1.  There are many pleasures for me in reading romance.  One is definitely the smut.  Indeed, I have grown so accustomed to the erotic payoff of unresolved sexual tension in Romances and fanfic that I get kind of annoyed at the sexual timidity (and the dreaded fade-to-black) of “mainstream” genres.  Not that I’m getting off on the subway (hiding behind my cleverly concealed, man-tit-laden bodice-ripper), but in other genres rather that after reading hundreds of pages of angst, growth, affection, adventure, UST, etc., the lack of erotic payoff leaves me feeling a bit unsatisfied.  It’s like an oreo without the filling--still tasty, but missing something. 

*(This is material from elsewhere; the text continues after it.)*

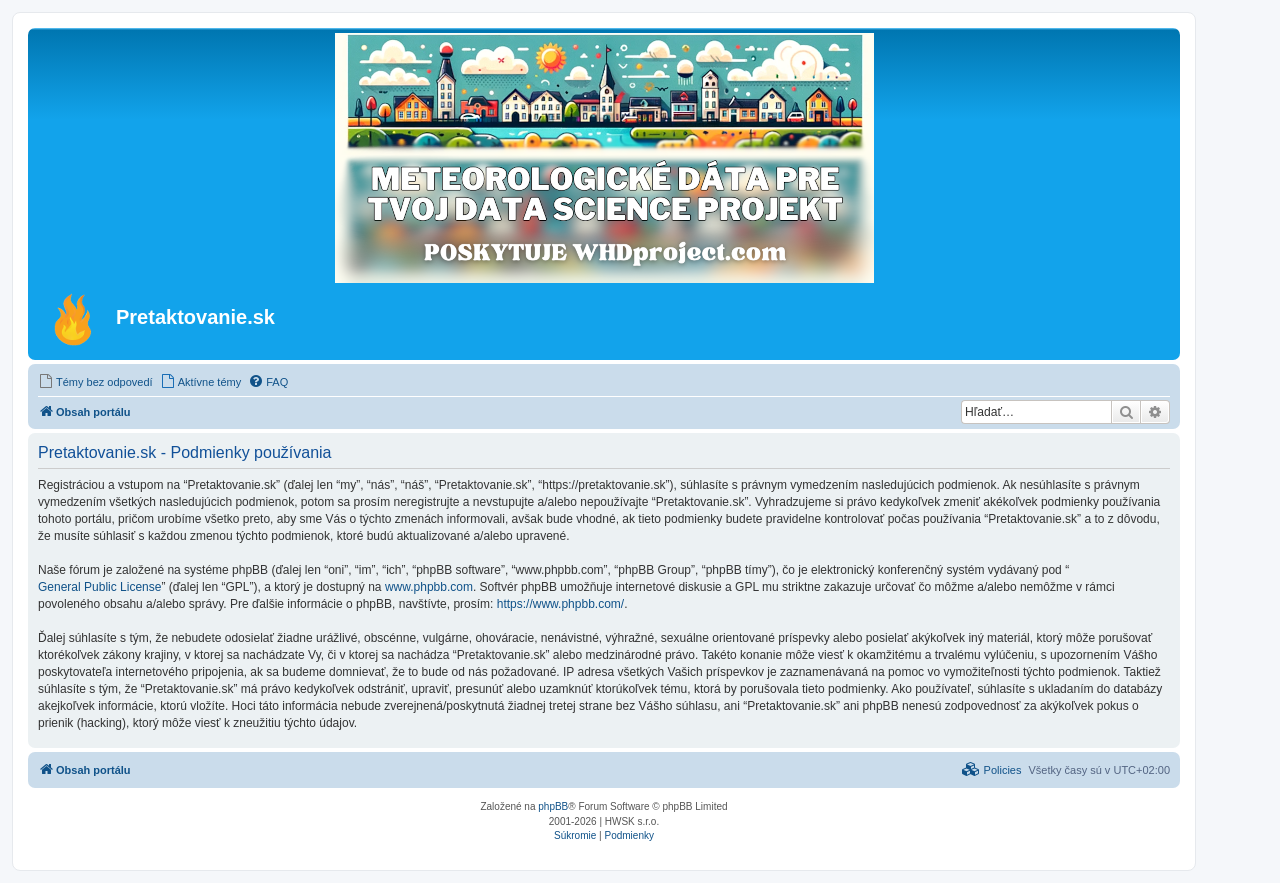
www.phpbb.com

OK, so if Smut is an important and satisfying part of the read, why is this bad?  Cosmo, various Sexperts and random relationship gurus have gone to great effort to convince women that just because their male SOs watch porn doesn’t mean they aren’t completely satisfied with their sexual/romantic relationship.  So, why is it assumed that a woman would never enjoy, even crave, smut while having a satisfactory sex/romantic life?  Why the crazy cat-lady-spinster stereotype?

Is it because men really only do watch/read porn to jack off, while in romances the smut is an integral part of the whole and, thus, not just for jilling off?